So. much. staring. You try to catch your reflection in the polished marble . . . could the light be playing a dirty trick with the fabric of your dress? Tricks that make it see-through, or turn it the exact shade of chartreuse your mother told you never to wear?

Put down the plate and walk away, honey. They’re staring at your salad.

You see, in France eating raw vegetables while pregnant is a big no-no, while an occasional glass of red bordeaux is considered beneficial.
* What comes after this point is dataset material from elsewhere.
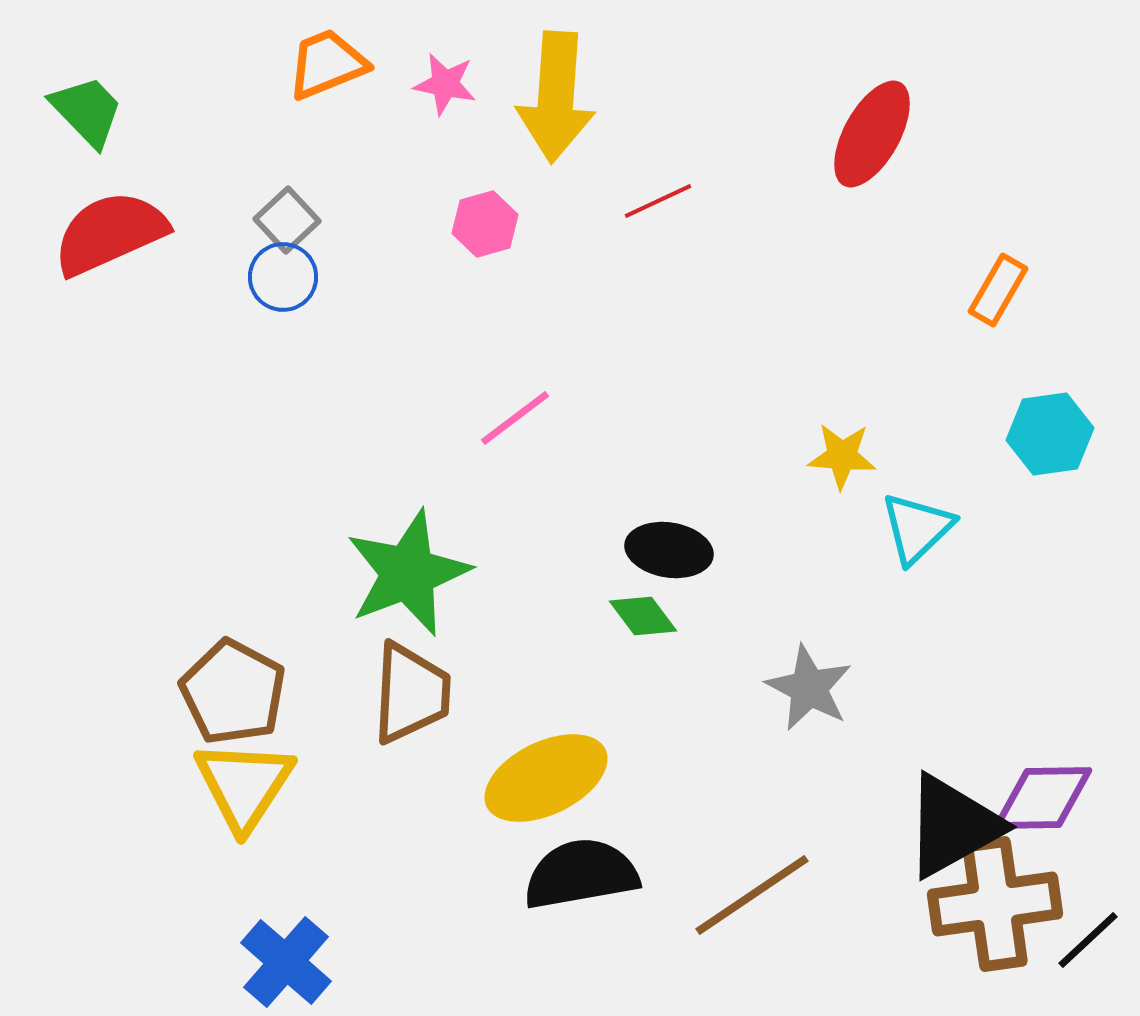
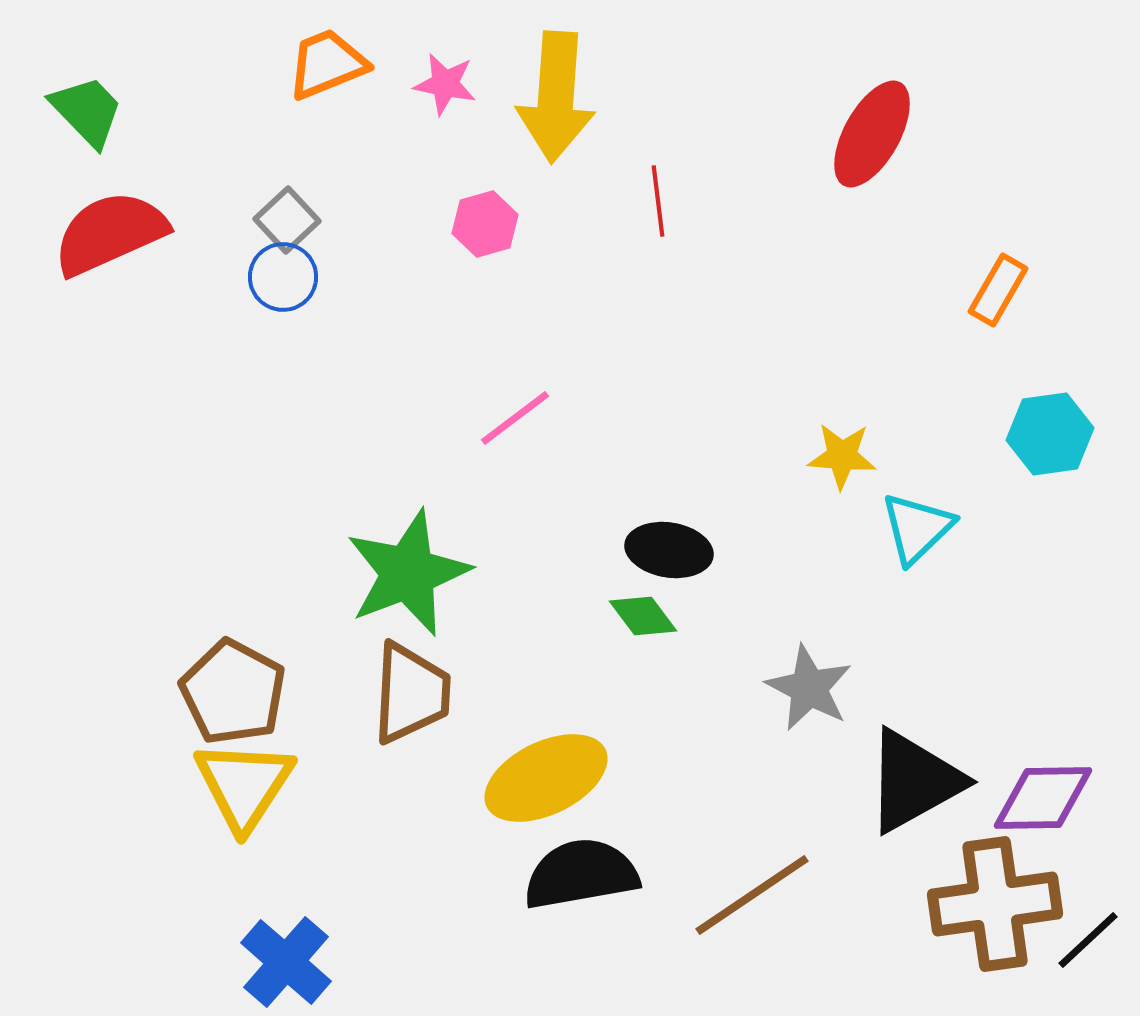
red line: rotated 72 degrees counterclockwise
black triangle: moved 39 px left, 45 px up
Head across the pond to the good ole U.S. though, and you’ll see a ton of this:

foods to avoid during pregnancy

And none of this!

foods to avoid during pregnancy

So who’s right? In her new book, Beautiful Babies, Kristen Michaelis of Food Renegade separates fact from fiction. Before we get to that, though, I have to tell you about something that is too good to pass up.

If you preorder Kristen’s book, you get her $199 online fertility, pregnancy, birth, breastfeeding and baby food course for FREE. All you have to do is email her your Amazon receipt for immediate access. You can check out the class here.

I took the class last year – it was ahMAZing. Totally worth the $199, but for the price of a paperback book it’s a steal (plus you get the book!!). If you want to give a gift that’s hundreds of times more valuable than a package of diapers at the next baby shower, now’s your chance. If you’re thinking about having a baby or you are a mom of grown children who wants the best for your future grandbabies, this book is an invaluable resource.

Who should not get this book? Two groups: Those who do not have a uterus and those who do not know anyone who has a uterus. Everybody else should have a copy. :)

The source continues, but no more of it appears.